I hope I will come closer to understand deep foundational aspects of quantum mechanics, and what are its ultimate limits of applicability. This may possibly give me a glimpse of what lies beyond. I am also very attracted to other emerging technologies, such as additive manufacturing and machine learning. Whether a successful hybridisation and cross-fertilisation of these areas with quantum enhanced technologies is possible in concrete terms, would be a question I’d like to consider in the near future.

Finally, do you have any advice for young researchers entering the field?

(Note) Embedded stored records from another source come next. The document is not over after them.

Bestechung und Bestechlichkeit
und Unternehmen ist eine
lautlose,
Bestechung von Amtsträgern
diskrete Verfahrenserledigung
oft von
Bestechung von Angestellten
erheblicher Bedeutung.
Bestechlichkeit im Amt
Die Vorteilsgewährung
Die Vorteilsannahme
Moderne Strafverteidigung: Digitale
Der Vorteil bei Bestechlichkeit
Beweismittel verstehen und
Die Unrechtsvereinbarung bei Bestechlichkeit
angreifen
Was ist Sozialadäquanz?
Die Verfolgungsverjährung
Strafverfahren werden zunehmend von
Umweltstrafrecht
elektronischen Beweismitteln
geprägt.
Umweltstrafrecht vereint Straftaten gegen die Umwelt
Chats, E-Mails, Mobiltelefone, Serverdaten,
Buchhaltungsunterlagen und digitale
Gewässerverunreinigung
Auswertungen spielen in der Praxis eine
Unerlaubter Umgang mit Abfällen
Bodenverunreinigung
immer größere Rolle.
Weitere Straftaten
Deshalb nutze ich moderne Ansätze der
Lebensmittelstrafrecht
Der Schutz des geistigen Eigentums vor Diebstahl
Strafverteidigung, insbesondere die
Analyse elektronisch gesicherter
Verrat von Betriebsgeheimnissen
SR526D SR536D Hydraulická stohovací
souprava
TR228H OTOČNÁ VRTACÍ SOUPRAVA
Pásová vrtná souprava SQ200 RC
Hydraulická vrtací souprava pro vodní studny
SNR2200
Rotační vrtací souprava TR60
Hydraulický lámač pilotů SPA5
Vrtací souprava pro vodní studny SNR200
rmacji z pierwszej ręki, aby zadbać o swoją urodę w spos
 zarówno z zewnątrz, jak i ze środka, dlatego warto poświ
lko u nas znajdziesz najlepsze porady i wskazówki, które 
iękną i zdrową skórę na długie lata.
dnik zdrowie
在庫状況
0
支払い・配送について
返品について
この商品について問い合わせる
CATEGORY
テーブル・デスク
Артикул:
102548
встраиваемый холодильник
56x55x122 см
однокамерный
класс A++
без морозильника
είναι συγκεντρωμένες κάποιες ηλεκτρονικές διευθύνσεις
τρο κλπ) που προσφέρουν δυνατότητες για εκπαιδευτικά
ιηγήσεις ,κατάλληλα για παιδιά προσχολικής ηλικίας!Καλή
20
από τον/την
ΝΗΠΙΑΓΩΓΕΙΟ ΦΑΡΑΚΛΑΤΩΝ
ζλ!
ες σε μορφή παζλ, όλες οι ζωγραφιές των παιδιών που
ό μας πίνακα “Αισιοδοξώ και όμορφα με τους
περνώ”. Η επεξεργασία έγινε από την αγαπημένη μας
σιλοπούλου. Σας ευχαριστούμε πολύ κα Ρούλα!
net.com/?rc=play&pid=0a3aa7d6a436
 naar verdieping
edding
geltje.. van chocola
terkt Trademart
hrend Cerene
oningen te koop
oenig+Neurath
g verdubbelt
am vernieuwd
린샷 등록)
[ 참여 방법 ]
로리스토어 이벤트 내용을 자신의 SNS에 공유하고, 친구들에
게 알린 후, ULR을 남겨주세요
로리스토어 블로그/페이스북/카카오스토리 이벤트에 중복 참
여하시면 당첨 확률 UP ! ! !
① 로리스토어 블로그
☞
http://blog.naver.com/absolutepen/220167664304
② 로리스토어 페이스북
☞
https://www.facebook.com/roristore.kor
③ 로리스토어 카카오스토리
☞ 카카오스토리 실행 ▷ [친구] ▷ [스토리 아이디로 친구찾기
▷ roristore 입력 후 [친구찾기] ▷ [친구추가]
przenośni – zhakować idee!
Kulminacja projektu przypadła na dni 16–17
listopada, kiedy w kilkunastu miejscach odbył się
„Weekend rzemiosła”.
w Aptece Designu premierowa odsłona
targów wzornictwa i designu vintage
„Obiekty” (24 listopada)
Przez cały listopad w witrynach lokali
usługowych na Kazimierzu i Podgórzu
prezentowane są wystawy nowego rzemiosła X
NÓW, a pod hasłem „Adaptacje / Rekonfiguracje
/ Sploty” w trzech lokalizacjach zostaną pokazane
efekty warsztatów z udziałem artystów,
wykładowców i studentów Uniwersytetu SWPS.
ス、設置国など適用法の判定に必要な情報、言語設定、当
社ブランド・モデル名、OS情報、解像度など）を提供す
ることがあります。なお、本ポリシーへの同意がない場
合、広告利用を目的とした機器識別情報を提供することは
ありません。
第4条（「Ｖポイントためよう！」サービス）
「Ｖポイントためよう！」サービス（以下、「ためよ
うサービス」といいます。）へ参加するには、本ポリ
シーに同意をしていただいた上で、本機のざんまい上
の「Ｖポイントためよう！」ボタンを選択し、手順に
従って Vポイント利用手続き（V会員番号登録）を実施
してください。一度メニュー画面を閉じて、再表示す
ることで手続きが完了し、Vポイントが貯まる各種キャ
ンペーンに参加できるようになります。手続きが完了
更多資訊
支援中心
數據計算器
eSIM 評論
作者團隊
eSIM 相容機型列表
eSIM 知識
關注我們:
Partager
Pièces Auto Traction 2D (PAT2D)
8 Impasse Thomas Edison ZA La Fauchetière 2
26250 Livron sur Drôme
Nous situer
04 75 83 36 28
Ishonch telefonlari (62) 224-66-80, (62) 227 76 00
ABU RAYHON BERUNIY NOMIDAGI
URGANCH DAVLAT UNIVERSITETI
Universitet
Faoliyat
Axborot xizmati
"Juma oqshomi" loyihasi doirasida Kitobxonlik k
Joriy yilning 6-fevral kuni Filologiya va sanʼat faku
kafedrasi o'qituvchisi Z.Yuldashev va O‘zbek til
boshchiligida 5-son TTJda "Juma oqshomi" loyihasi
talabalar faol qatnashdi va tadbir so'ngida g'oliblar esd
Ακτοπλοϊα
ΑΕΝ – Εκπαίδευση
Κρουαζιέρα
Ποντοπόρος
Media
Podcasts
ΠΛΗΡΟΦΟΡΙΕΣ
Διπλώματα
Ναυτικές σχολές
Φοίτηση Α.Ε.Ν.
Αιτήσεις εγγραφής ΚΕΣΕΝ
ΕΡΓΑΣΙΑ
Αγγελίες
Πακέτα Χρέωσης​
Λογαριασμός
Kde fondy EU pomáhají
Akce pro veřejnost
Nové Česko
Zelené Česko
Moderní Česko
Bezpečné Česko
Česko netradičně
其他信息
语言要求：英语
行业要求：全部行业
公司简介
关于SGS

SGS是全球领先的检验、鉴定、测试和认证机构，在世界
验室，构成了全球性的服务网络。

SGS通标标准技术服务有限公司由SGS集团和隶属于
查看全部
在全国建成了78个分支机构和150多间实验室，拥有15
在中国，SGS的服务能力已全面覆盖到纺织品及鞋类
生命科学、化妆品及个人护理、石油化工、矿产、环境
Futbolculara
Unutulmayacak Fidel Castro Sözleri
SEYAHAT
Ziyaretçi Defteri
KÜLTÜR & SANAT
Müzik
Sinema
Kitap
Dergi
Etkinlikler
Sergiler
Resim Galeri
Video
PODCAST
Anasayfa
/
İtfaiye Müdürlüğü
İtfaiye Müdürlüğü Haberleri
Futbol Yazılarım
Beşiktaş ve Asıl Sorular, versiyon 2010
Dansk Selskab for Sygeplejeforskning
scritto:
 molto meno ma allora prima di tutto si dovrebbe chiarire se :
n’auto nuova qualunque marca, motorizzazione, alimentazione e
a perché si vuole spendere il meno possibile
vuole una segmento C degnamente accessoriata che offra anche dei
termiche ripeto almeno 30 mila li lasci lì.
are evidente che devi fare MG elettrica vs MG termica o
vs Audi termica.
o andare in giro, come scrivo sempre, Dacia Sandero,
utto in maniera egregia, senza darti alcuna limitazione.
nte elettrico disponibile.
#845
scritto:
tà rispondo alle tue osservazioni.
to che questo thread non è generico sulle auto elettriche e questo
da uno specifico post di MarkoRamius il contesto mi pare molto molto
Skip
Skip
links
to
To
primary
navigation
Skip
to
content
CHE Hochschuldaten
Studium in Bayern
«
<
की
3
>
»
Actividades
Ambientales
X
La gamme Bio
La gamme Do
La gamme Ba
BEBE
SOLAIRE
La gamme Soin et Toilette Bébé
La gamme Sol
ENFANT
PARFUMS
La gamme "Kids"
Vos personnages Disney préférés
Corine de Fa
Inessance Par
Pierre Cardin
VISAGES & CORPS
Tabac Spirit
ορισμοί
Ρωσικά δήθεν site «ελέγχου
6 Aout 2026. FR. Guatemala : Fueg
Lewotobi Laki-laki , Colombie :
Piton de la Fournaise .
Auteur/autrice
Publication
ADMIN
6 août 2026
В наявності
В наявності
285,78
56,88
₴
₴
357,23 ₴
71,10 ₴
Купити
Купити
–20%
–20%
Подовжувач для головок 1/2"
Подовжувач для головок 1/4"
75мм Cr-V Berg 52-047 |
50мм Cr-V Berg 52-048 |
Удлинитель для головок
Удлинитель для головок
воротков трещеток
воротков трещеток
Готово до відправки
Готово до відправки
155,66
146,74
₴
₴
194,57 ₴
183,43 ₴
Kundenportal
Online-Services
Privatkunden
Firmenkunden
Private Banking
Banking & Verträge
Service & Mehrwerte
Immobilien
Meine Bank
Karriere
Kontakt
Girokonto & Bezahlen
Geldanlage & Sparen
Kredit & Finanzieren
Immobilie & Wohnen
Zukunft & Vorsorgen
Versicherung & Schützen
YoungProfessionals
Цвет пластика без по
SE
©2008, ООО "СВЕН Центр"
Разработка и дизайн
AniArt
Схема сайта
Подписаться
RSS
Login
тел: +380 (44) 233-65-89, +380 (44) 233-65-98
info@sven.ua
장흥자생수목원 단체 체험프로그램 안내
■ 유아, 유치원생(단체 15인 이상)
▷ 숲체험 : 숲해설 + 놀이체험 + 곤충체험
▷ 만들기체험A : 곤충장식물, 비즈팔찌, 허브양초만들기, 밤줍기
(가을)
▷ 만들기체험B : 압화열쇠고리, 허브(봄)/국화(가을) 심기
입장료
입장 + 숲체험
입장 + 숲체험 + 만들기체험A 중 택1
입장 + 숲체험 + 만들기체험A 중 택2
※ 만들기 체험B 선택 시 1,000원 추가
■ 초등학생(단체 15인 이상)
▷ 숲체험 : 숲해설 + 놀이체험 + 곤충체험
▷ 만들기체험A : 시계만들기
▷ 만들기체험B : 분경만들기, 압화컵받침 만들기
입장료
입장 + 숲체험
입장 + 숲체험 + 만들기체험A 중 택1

Do what you love and love what you do. Follow your passion and be sure you find the fun in research, despite all frustrations. Do not get discouraged by the struggles of academia. There are plenty of success stories! Also, do not be afraid to switch fields or evolve your beliefs. As I argued recently in Nature, pivoting is pivotal to achieve impact!


About Gerardo Adesso

Italian quantum physicist working at the School of Mathematical Sciences, The University of Nottingham. I lead the Quantum Correlations Group and manage the quanta rei blog. My research focuses on the study of all forms of quantumness in composite systems. In my work I aim to answer questions like: Is a certain phenomenon genuinely quantum or can we explain it with classical physics instead? If yes, can we quantify how far it is from its closest classical counterpart, i.e., its degree of quantumness? Finally, what can we do with it in practice, can we design protocols to exploit such quantumness in order to overcome the limitations of existing technology? As hard as it all may seem, this is actually a lot of fun, and that's the main reason I keep going in quantum research. I also like to play videogames (especially adventure ones) and table tennis.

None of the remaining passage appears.